All this talk about wild chicken mushrooms reminds me of Wallace Steven’s fun, albeit baffling, poem, “Bantam in Pine Woods.” According to the Wikipedia, it’s now in the public domain, so here it is. Get someone to read it out loud at the supper table while you’re tying into your chicken mushroom casserole. Hilarity may or may not ensue.

Bantam in Pine-Woods

Chieftain Iffucan of Azcan in caftan
Of tan with henna hackles, halt!

Damned universal cock, as if the sun
Was blackamoor to bear your blazing tail.

Fat! Fat! Fat! Fat! I am the personal.
Your world is you. I am my world.

You ten-foot poet among inchlings. Fat!
Begone! An inchling bristles in these pines,

Bristles, and points their Appalachian tangs,
And fears not portly Azcan nor his hoos.

10 Replies to “Tastes like chicken”

  1. I would never, ever trust my mushroom identification skills to pick any for eating. We found some morels at Roundrock once and we picked and ate those, but I was fairly confident of that identification. The fear of a “dissolved liver” and “agonizing death” to too strong in me.

  2. I’ve often found big fruitings of the “chicken of the woods”, and they are truly well worth taking home to cook, as well as being one of those rare ‘shrooms which are unmistakable for any other species, once you’ve seen a patch.

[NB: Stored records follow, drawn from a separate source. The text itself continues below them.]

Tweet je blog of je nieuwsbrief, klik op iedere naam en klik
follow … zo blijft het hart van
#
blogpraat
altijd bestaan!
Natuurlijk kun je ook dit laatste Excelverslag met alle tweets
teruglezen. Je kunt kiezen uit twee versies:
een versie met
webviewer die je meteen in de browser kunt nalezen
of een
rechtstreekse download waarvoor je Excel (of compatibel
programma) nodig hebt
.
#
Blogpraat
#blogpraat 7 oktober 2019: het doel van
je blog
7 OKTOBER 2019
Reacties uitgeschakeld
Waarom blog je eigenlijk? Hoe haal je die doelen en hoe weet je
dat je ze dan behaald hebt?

  3. Gosh, I missed it all, but the description & recipes were so powerful that I’m getting hungry–at 11 p.m. yet!
    Thanks for the virtual treat!

  4. The collision between dissolving liver and yummy dinner is unsettling.

    I like that fierce little poem as well. Go, little bantam! Bristle with all your might, inchling poet….

  5. My brother brought a lot of these chicken mushrooms to my house today! I’ve only learned of them in the last 2 months. He’s found them at his house… a chef stopped by and asked to buy them. He had never heard of a Chicken Mushroom and thougth the guy was nuts! Now he has been “hunting” in his yard for them! We live in Minneapolis. I am excited yet timid to cook them up. My husband will NOT join me in the feast!